▶ WHAT IS EXPECTED: Copy out all the lines in the records that include the word "entry".

▶ DATASET RECORDS:

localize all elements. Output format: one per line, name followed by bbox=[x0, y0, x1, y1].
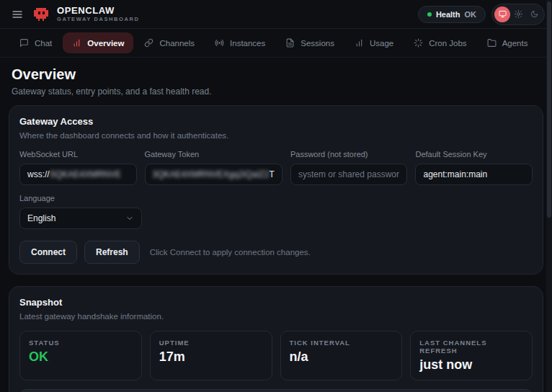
tab-label: Chat bbox=[35, 39, 52, 48]
tab-label: Cron Jobs bbox=[429, 39, 466, 48]
session-key-label: Default Session Key bbox=[415, 150, 533, 159]
connect-button[interactable]: Connect bbox=[19, 241, 77, 264]
theme-dark-button[interactable] bbox=[526, 6, 542, 22]
broadcast-icon bbox=[215, 38, 224, 48]
language-value: English bbox=[27, 213, 55, 223]
tile-value: just now bbox=[419, 357, 523, 373]
brand-block: OPENCLAW GATEWAY DASHBOARD bbox=[57, 6, 140, 23]
bar-chart-icon bbox=[355, 38, 364, 48]
folder-icon bbox=[487, 38, 497, 48]
websocket-url-input[interactable]: wss:// SQKAE4XMRNVE bbox=[19, 164, 137, 185]
gateway-token-input[interactable]: 3QKAE4XMRNVEXgq2iQaIZ2 T bbox=[145, 164, 282, 185]
openclaw-logo-icon bbox=[32, 5, 50, 24]
health-badge[interactable]: Health OK bbox=[418, 6, 486, 23]
loader-icon bbox=[414, 38, 423, 48]
tile-value: 17m bbox=[159, 349, 263, 365]
websocket-url-label: WebSocket URL bbox=[19, 150, 137, 159]
health-status-value: OK bbox=[465, 10, 477, 19]
password-field-block: Password (not stored) bbox=[290, 150, 408, 185]
theme-switcher bbox=[491, 4, 545, 25]
brand-subtitle: GATEWAY DASHBOARD bbox=[57, 17, 140, 23]
snapshot-tile-uptime: UPTIME17m bbox=[150, 331, 272, 380]
language-label: Language bbox=[19, 194, 142, 202]
language-field: Language English bbox=[19, 194, 142, 229]
snapshot-tile-tick-interval: TICK INTERVALn/a bbox=[280, 331, 403, 380]
refresh-button[interactable]: Refresh bbox=[84, 241, 140, 264]
tab-label: Agents bbox=[502, 39, 528, 48]
monitor-icon bbox=[499, 10, 507, 18]
tab-cron-jobs[interactable]: Cron Jobs bbox=[404, 32, 476, 53]
scrollbar-thumb[interactable] bbox=[547, 1, 551, 218]
connect-hint: Click Connect to apply connection change… bbox=[150, 248, 311, 257]
language-select[interactable]: English bbox=[19, 208, 142, 229]
gateway-access-subtitle: Where the dashboard connects and how it … bbox=[19, 131, 533, 140]
tab-channels[interactable]: Channels bbox=[135, 32, 204, 53]
chat-icon bbox=[19, 38, 29, 48]
moon-icon bbox=[530, 10, 538, 18]
bar-chart-icon bbox=[72, 38, 81, 48]
tile-label: UPTIME bbox=[159, 339, 263, 347]
tab-usage[interactable]: Usage bbox=[345, 32, 403, 53]
page-subtitle: Gateway status, entry points, and a fast… bbox=[12, 86, 540, 97]
gateway-token-redacted: 3QKAE4XMRNVEXgq2iQaIZ2 bbox=[153, 169, 270, 179]
snapshot-title: Snapshot bbox=[19, 297, 533, 308]
tab-label: Sessions bbox=[301, 39, 334, 48]
gateway-token-suffix: T bbox=[270, 169, 275, 179]
sun-icon bbox=[515, 10, 522, 18]
tab-label: Overview bbox=[87, 39, 124, 48]
tile-label: LAST CHANNELS REFRESH bbox=[419, 339, 523, 355]
brand-name: OPENCLAW bbox=[57, 6, 140, 17]
app-header: OPENCLAW GATEWAY DASHBOARD Health OK bbox=[0, 0, 552, 29]
session-key-field: Default Session Key bbox=[415, 150, 533, 185]
tab-overview[interactable]: Overview bbox=[63, 32, 133, 53]
tab-label: Instances bbox=[230, 39, 265, 48]
page-head: Overview Gateway status, entry points, a… bbox=[0, 58, 552, 105]
gateway-access-title: Gateway Access bbox=[19, 116, 533, 127]
page-title: Overview bbox=[12, 66, 540, 83]
theme-light-button[interactable] bbox=[510, 6, 526, 22]
gateway-token-field: Gateway Token 3QKAE4XMRNVEXgq2iQaIZ2 T bbox=[145, 150, 282, 185]
scrollbar[interactable] bbox=[546, 0, 552, 392]
health-status-dot bbox=[427, 12, 432, 17]
snapshot-subtitle: Latest gateway handshake information. bbox=[19, 312, 533, 321]
snapshot-card: Snapshot Latest gateway handshake inform… bbox=[9, 286, 543, 392]
tab-agents[interactable]: Agents bbox=[478, 32, 538, 53]
tab-label: Usage bbox=[370, 39, 393, 48]
tab-label: Channels bbox=[159, 39, 195, 48]
chevron-down-icon bbox=[125, 214, 134, 223]
password-label: Password (not stored) bbox=[290, 150, 408, 159]
file-icon bbox=[285, 38, 295, 48]
gateway-access-card: Gateway Access Where the dashboard conne… bbox=[9, 105, 543, 275]
tab-sessions[interactable]: Sessions bbox=[276, 32, 344, 53]
websocket-url-field: WebSocket URL wss:// SQKAE4XMRNVE bbox=[19, 150, 137, 185]
link-icon bbox=[144, 38, 153, 48]
hamburger-menu-icon[interactable] bbox=[7, 4, 27, 24]
password-input[interactable] bbox=[290, 164, 408, 185]
tab-chat[interactable]: Chat bbox=[10, 32, 61, 53]
theme-system-button[interactable] bbox=[494, 6, 510, 22]
session-key-input[interactable] bbox=[415, 164, 533, 185]
health-label: Health bbox=[436, 10, 460, 19]
tile-value: OK bbox=[29, 349, 133, 365]
websocket-url-redacted: SQKAE4XMRNVE bbox=[50, 169, 121, 179]
tile-label: STATUS bbox=[29, 339, 133, 347]
main-nav: ChatOverviewChannelsInstancesSessionsUsa… bbox=[0, 29, 552, 58]
websocket-url-prefix: wss:// bbox=[27, 169, 50, 179]
tile-label: TICK INTERVAL bbox=[290, 339, 393, 347]
gateway-token-label: Gateway Token bbox=[145, 150, 282, 159]
tile-value: n/a bbox=[290, 349, 393, 365]
snapshot-tile-last-channels-refresh: LAST CHANNELS REFRESHjust now bbox=[410, 331, 533, 380]
snapshot-tile-status: STATUSOK bbox=[19, 331, 142, 380]
channels-note: Use Channels to link WhatsApp, Telegram,… bbox=[19, 389, 533, 392]
tab-instances[interactable]: Instances bbox=[205, 32, 275, 53]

▶ ANSWER AREA:
page-subtitle: Gateway status, entry points, and a fast… bbox=[12, 86, 540, 97]
page-head: Overview Gateway status, entry points, a… bbox=[0, 58, 552, 105]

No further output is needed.